### Requirement
Once the line holding "स्वपन दासगुप्ता ने" is found in the entries below, restate it and each line after it word for word, with no pictures.

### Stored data
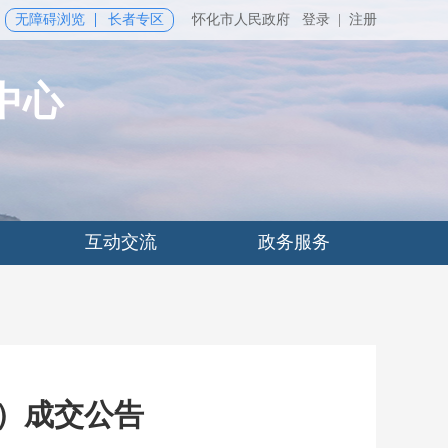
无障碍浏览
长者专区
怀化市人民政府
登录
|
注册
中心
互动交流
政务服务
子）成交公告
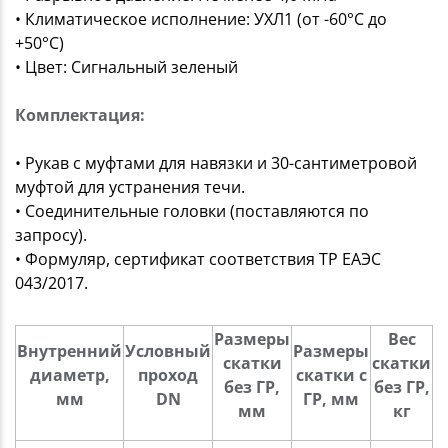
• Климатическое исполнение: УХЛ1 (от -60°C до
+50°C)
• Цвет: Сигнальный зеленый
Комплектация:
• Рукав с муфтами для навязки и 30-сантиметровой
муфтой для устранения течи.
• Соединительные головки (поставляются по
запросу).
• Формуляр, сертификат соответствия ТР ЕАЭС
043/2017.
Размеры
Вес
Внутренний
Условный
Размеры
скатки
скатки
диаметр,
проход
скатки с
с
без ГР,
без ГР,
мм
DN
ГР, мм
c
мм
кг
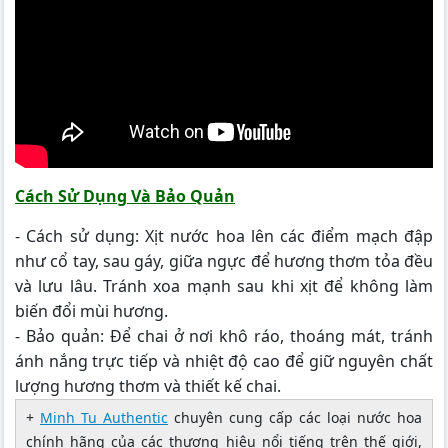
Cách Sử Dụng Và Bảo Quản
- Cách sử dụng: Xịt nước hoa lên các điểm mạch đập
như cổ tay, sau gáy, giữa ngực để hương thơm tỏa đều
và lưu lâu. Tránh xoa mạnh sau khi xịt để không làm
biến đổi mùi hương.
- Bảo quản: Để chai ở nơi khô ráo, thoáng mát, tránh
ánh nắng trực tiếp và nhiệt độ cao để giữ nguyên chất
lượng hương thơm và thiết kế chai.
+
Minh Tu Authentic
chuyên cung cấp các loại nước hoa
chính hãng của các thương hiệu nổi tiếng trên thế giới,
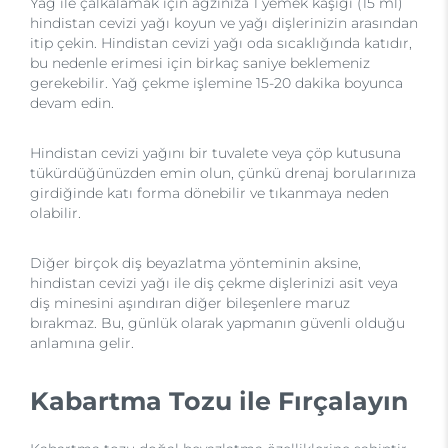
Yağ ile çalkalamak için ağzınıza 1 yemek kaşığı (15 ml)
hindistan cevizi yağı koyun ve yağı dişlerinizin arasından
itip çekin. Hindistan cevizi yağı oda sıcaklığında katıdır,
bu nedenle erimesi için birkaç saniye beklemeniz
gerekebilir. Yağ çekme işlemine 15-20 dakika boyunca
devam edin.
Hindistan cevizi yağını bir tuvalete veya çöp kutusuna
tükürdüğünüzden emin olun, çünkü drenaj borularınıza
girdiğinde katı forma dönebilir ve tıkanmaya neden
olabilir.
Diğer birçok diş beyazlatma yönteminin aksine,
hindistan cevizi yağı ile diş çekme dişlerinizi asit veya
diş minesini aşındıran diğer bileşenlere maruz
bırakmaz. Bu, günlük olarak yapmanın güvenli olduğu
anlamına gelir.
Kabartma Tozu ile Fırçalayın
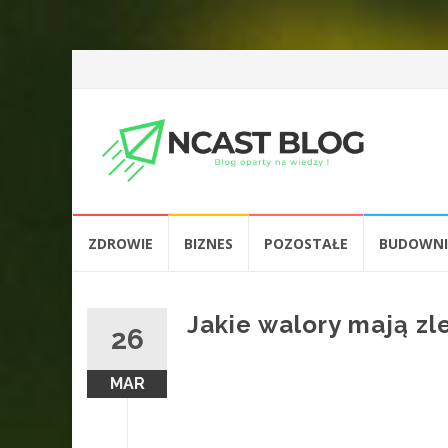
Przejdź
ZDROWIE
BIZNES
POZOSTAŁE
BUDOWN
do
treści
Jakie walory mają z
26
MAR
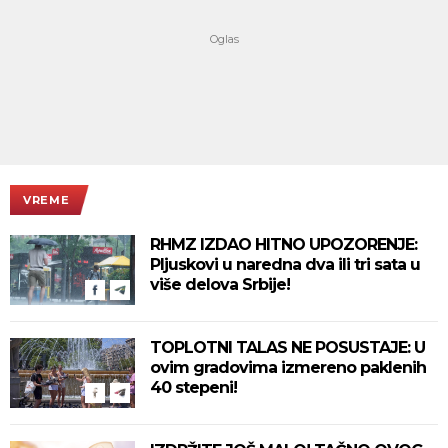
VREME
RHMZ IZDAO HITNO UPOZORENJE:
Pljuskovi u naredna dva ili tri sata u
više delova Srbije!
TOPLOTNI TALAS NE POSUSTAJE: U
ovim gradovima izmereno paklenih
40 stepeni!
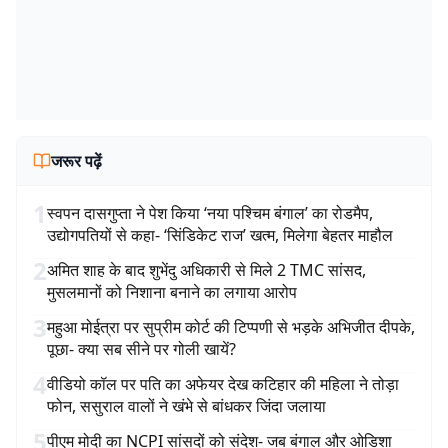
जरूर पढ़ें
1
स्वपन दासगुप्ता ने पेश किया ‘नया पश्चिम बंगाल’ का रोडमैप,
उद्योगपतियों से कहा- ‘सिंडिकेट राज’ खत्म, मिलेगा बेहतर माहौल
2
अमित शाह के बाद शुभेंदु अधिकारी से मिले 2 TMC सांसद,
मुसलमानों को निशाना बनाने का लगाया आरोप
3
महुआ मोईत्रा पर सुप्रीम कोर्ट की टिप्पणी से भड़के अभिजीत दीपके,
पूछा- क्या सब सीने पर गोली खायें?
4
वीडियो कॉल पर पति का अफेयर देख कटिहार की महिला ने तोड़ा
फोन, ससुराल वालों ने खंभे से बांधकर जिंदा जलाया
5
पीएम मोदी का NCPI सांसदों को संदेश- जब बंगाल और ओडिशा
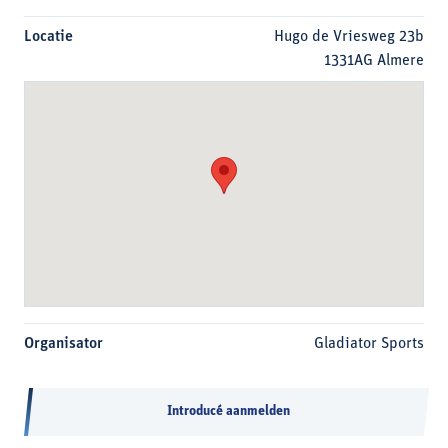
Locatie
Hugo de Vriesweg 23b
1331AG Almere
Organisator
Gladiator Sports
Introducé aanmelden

### Answer below
स्वपन दासगुप्ता ने पेश किया ‘नया पश्चिम बंगाल’ का रोडमैप,
उद्योगपतियों से कहा- ‘सिंडिकेट राज’ खत्म, मिलेगा बेहतर माहौल
2
अमित शाह के बाद शुभेंदु अधिकारी से मिले 2 TMC सांसद,
मुसलमानों को निशाना बनाने का लगाया आरोप
3
महुआ मोईत्रा पर सुप्रीम कोर्ट की टिप्पणी से भड़के अभिजीत दीपके,
पूछा- क्या सब सीने पर गोली खायें?
4
वीडियो कॉल पर पति का अफेयर देख कटिहार की महिला ने तोड़ा
फोन, ससुराल वालों ने खंभे से बांधकर जिंदा जलाया
5
पीएम मोदी का NCPI सांसदों को संदेश- जब बंगाल और ओडिशा
Locatie
Hugo de Vriesweg 23b
1331AG Almere
Organisator
Gladiator Sports
Introducé aanmelden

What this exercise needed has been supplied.